## [TASK TO COMPLETE]
Below are entries; output exactly the lines from the one with "нарушения пассажир понесет административную" to the one with "билеты только при полной остановке.", both included, and nothing else.

↓↓↓

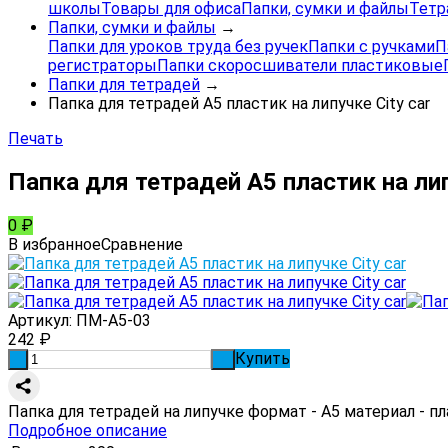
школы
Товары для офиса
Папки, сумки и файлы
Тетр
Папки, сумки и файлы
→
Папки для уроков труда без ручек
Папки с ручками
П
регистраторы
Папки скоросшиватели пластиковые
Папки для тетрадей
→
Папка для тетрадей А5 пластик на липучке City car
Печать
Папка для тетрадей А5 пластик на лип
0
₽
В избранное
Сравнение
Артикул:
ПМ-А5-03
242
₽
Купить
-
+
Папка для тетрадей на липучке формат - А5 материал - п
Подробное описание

↑↑↑
↓↓↓

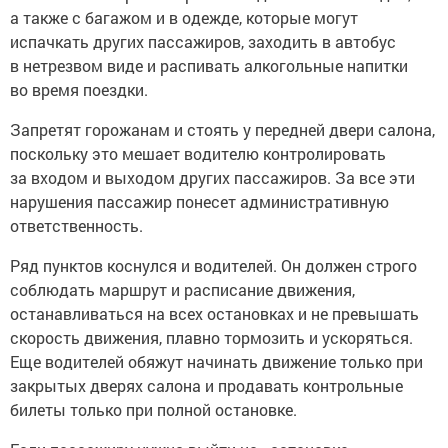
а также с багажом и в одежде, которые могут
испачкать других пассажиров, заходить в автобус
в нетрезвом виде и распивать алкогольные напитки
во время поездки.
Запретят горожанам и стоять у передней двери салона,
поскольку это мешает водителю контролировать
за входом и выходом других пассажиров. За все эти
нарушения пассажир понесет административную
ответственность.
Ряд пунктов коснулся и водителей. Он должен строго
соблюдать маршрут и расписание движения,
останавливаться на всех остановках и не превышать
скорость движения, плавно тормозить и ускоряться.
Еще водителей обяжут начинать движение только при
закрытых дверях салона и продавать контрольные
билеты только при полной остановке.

↑↑↑

## [RESULT BELOW]
нарушения пассажир понесет административную
ответственность.
Ряд пунктов коснулся и водителей. Он должен строго
соблюдать маршрут и расписание движения,
останавливаться на всех остановках и не превышать
скорость движения, плавно тормозить и ускоряться.
Еще водителей обяжут начинать движение только при
закрытых дверях салона и продавать контрольные
билеты только при полной остановке.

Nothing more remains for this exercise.